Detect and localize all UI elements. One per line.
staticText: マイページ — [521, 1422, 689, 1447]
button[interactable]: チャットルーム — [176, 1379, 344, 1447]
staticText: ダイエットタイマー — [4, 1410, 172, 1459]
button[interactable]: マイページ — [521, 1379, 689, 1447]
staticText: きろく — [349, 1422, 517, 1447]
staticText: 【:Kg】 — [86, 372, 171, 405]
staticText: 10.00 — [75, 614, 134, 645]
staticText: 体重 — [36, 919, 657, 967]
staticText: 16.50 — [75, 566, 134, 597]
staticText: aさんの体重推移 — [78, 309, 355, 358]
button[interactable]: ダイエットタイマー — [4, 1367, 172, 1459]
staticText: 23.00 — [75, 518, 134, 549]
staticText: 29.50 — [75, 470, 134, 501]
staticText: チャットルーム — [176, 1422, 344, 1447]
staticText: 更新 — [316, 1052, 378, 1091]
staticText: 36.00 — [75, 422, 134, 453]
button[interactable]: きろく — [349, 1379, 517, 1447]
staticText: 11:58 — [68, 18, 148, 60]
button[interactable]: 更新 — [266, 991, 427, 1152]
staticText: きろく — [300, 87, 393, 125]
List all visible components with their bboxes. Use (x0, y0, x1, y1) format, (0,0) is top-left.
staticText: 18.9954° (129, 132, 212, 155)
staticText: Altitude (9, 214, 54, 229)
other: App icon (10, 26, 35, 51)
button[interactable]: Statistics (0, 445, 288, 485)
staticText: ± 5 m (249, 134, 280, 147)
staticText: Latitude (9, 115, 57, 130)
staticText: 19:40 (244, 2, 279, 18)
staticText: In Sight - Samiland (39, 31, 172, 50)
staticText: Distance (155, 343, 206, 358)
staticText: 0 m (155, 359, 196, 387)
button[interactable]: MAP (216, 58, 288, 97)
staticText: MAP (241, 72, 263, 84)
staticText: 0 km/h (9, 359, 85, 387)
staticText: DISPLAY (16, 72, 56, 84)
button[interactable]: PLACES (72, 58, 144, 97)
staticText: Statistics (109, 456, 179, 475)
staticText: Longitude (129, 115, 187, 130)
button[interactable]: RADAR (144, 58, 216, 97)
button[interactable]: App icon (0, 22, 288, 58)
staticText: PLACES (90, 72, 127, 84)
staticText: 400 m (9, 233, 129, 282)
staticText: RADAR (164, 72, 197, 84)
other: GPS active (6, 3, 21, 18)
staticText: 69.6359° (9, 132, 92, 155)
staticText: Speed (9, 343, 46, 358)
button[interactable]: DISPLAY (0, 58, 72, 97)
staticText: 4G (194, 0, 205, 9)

---

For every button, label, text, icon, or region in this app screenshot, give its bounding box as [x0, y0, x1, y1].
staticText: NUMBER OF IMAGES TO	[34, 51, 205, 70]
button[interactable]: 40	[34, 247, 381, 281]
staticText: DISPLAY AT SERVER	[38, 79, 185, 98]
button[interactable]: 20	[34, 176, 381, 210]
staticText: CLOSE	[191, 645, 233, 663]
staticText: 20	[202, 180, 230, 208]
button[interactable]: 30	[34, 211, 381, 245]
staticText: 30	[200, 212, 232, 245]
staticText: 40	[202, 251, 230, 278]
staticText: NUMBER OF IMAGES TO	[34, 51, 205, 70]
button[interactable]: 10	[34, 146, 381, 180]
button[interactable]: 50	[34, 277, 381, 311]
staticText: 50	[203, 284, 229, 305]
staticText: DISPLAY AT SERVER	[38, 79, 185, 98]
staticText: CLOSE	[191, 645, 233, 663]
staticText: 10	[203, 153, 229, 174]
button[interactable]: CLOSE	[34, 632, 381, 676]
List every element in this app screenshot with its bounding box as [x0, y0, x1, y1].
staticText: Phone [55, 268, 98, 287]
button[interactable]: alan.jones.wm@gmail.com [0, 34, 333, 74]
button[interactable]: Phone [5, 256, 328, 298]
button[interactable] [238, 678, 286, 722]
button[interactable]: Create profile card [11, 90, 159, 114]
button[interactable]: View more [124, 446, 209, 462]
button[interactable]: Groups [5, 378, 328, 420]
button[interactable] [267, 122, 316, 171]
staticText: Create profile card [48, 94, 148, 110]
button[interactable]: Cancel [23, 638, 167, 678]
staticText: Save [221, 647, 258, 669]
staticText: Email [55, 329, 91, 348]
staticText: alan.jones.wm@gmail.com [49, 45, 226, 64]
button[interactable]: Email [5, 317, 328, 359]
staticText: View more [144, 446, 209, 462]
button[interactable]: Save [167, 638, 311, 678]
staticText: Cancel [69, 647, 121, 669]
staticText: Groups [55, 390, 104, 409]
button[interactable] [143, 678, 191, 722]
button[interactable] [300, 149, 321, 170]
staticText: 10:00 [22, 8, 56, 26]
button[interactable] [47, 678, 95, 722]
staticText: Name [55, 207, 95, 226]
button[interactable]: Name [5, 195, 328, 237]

**Exercise aim**
Please report every line among the entries that includes "Phone".

**Task solution**
staticText: Phone [55, 268, 98, 287]
button[interactable]: Phone [5, 256, 328, 298]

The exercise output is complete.